====== Listed entries ======
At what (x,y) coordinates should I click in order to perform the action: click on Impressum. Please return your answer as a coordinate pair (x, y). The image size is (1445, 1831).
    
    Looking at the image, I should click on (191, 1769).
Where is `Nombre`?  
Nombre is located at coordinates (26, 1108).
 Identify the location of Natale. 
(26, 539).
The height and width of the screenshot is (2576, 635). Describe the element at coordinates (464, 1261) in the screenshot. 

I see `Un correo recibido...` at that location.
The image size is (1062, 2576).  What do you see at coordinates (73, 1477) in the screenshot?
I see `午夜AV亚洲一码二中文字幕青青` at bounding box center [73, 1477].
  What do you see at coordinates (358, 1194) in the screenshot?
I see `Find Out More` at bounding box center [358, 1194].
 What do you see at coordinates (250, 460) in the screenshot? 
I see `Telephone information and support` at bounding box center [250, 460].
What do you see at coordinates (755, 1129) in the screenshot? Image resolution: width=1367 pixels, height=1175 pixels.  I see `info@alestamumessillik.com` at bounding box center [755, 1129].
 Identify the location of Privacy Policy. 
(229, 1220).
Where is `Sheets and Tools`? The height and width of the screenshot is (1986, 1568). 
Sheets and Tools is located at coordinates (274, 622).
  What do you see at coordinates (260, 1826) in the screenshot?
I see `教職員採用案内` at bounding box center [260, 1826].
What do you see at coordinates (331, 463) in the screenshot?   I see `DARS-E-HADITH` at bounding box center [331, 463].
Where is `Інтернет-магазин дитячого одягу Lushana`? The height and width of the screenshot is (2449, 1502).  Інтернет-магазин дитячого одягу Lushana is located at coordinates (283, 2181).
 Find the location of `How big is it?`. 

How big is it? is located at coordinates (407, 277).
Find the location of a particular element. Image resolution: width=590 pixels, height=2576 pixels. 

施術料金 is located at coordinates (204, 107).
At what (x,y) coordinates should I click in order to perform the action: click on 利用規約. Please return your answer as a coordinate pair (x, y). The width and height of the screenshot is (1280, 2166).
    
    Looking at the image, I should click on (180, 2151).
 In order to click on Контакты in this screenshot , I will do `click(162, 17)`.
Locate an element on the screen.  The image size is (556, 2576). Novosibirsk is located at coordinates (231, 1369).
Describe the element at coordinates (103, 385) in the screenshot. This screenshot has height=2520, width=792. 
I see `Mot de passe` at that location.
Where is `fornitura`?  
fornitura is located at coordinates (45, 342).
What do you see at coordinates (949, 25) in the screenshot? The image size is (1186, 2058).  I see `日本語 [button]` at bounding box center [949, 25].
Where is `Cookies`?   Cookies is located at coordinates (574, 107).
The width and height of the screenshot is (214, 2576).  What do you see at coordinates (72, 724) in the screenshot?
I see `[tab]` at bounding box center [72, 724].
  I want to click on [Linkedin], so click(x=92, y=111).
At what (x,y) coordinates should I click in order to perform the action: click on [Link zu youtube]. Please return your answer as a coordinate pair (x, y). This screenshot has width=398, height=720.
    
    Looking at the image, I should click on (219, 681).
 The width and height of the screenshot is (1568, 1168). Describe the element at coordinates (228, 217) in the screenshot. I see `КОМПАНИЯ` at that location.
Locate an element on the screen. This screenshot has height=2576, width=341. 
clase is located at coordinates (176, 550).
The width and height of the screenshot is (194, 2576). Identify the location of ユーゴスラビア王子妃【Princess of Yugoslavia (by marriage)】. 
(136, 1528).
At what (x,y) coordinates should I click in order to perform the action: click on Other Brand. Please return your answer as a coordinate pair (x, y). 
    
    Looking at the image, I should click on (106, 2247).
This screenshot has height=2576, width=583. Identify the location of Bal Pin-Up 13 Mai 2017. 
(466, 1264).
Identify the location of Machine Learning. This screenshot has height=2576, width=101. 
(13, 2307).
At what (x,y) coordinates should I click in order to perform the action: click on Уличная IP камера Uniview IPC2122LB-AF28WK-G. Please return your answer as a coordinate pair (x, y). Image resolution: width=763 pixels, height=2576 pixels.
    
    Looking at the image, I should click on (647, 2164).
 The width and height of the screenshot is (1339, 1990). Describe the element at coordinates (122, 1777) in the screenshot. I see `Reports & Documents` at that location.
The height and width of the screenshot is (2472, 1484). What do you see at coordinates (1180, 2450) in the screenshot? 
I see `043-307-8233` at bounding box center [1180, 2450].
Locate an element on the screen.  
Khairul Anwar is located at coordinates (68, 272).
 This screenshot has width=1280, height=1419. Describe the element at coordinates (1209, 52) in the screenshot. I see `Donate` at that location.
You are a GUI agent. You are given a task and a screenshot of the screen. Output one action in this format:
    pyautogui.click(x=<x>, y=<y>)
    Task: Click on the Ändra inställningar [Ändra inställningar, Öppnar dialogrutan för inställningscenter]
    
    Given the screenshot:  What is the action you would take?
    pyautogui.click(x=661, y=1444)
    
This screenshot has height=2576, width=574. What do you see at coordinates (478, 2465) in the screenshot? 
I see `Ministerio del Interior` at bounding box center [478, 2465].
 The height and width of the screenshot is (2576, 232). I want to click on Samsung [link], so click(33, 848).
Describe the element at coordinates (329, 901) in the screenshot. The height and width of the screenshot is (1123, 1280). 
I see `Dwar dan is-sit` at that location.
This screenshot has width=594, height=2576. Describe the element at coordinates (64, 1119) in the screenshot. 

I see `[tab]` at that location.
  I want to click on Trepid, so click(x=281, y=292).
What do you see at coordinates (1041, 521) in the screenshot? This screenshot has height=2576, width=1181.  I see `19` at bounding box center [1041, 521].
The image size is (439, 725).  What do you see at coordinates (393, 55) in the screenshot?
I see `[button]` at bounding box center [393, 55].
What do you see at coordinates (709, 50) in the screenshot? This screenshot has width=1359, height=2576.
======
* **Exercise description**:
Return every line of the material word for word.

* **Written response**:
At what (x,y) coordinates should I click in order to perform the action: click on Impressum. Please return your answer as a coordinate pair (x, y). The image size is (1445, 1831).
    
    Looking at the image, I should click on (191, 1769).
Where is `Nombre`?  
Nombre is located at coordinates (26, 1108).
 Identify the location of Natale. 
(26, 539).
The height and width of the screenshot is (2576, 635). Describe the element at coordinates (464, 1261) in the screenshot. 

I see `Un correo recibido...` at that location.
The image size is (1062, 2576).  What do you see at coordinates (73, 1477) in the screenshot?
I see `午夜AV亚洲一码二中文字幕青青` at bounding box center [73, 1477].
  What do you see at coordinates (358, 1194) in the screenshot?
I see `Find Out More` at bounding box center [358, 1194].
 What do you see at coordinates (250, 460) in the screenshot? 
I see `Telephone information and support` at bounding box center [250, 460].
What do you see at coordinates (755, 1129) in the screenshot? Image resolution: width=1367 pixels, height=1175 pixels.  I see `info@alestamumessillik.com` at bounding box center [755, 1129].
 Identify the location of Privacy Policy. 
(229, 1220).
Where is `Sheets and Tools`? The height and width of the screenshot is (1986, 1568). 
Sheets and Tools is located at coordinates (274, 622).
  What do you see at coordinates (260, 1826) in the screenshot?
I see `教職員採用案内` at bounding box center [260, 1826].
What do you see at coordinates (331, 463) in the screenshot?   I see `DARS-E-HADITH` at bounding box center [331, 463].
Where is `Інтернет-магазин дитячого одягу Lushana`? The height and width of the screenshot is (2449, 1502).  Інтернет-магазин дитячого одягу Lushana is located at coordinates (283, 2181).
 Find the location of `How big is it?`. 

How big is it? is located at coordinates (407, 277).
Find the location of a particular element. Image resolution: width=590 pixels, height=2576 pixels. 

施術料金 is located at coordinates (204, 107).
At what (x,y) coordinates should I click in order to perform the action: click on 利用規約. Please return your answer as a coordinate pair (x, y). The width and height of the screenshot is (1280, 2166).
    
    Looking at the image, I should click on (180, 2151).
 In order to click on Контакты in this screenshot , I will do `click(162, 17)`.
Locate an element on the screen.  The image size is (556, 2576). Novosibirsk is located at coordinates (231, 1369).
Describe the element at coordinates (103, 385) in the screenshot. This screenshot has height=2520, width=792. 
I see `Mot de passe` at that location.
Where is `fornitura`?  
fornitura is located at coordinates (45, 342).
What do you see at coordinates (949, 25) in the screenshot? The image size is (1186, 2058).  I see `日本語 [button]` at bounding box center [949, 25].
Where is `Cookies`?   Cookies is located at coordinates (574, 107).
The width and height of the screenshot is (214, 2576).  What do you see at coordinates (72, 724) in the screenshot?
I see `[tab]` at bounding box center [72, 724].
  I want to click on [Linkedin], so click(x=92, y=111).
At what (x,y) coordinates should I click in order to perform the action: click on [Link zu youtube]. Please return your answer as a coordinate pair (x, y). This screenshot has width=398, height=720.
    
    Looking at the image, I should click on (219, 681).
 The width and height of the screenshot is (1568, 1168). Describe the element at coordinates (228, 217) in the screenshot. I see `КОМПАНИЯ` at that location.
Locate an element on the screen. This screenshot has height=2576, width=341. 
clase is located at coordinates (176, 550).
The width and height of the screenshot is (194, 2576). Identify the location of ユーゴスラビア王子妃【Princess of Yugoslavia (by marriage)】. 
(136, 1528).
At what (x,y) coordinates should I click in order to perform the action: click on Other Brand. Please return your answer as a coordinate pair (x, y). 
    
    Looking at the image, I should click on (106, 2247).
This screenshot has height=2576, width=583. Identify the location of Bal Pin-Up 13 Mai 2017. 
(466, 1264).
Identify the location of Machine Learning. This screenshot has height=2576, width=101. 
(13, 2307).
At what (x,y) coordinates should I click in order to perform the action: click on Уличная IP камера Uniview IPC2122LB-AF28WK-G. Please return your answer as a coordinate pair (x, y). Image resolution: width=763 pixels, height=2576 pixels.
    
    Looking at the image, I should click on (647, 2164).
 The width and height of the screenshot is (1339, 1990). Describe the element at coordinates (122, 1777) in the screenshot. I see `Reports & Documents` at that location.
The height and width of the screenshot is (2472, 1484). What do you see at coordinates (1180, 2450) in the screenshot? 
I see `043-307-8233` at bounding box center [1180, 2450].
Locate an element on the screen.  
Khairul Anwar is located at coordinates (68, 272).
 This screenshot has width=1280, height=1419. Describe the element at coordinates (1209, 52) in the screenshot. I see `Donate` at that location.
You are a GUI agent. You are given a task and a screenshot of the screen. Output one action in this format:
    pyautogui.click(x=<x>, y=<y>)
    Task: Click on the Ändra inställningar [Ändra inställningar, Öppnar dialogrutan för inställningscenter]
    
    Given the screenshot:  What is the action you would take?
    pyautogui.click(x=661, y=1444)
    
This screenshot has height=2576, width=574. What do you see at coordinates (478, 2465) in the screenshot? 
I see `Ministerio del Interior` at bounding box center [478, 2465].
 The height and width of the screenshot is (2576, 232). I want to click on Samsung [link], so click(33, 848).
Describe the element at coordinates (329, 901) in the screenshot. The height and width of the screenshot is (1123, 1280). 
I see `Dwar dan is-sit` at that location.
This screenshot has width=594, height=2576. Describe the element at coordinates (64, 1119) in the screenshot. 

I see `[tab]` at that location.
  I want to click on Trepid, so click(x=281, y=292).
What do you see at coordinates (1041, 521) in the screenshot? This screenshot has height=2576, width=1181.  I see `19` at bounding box center [1041, 521].
The image size is (439, 725).  What do you see at coordinates (393, 55) in the screenshot?
I see `[button]` at bounding box center [393, 55].
What do you see at coordinates (709, 50) in the screenshot? This screenshot has width=1359, height=2576.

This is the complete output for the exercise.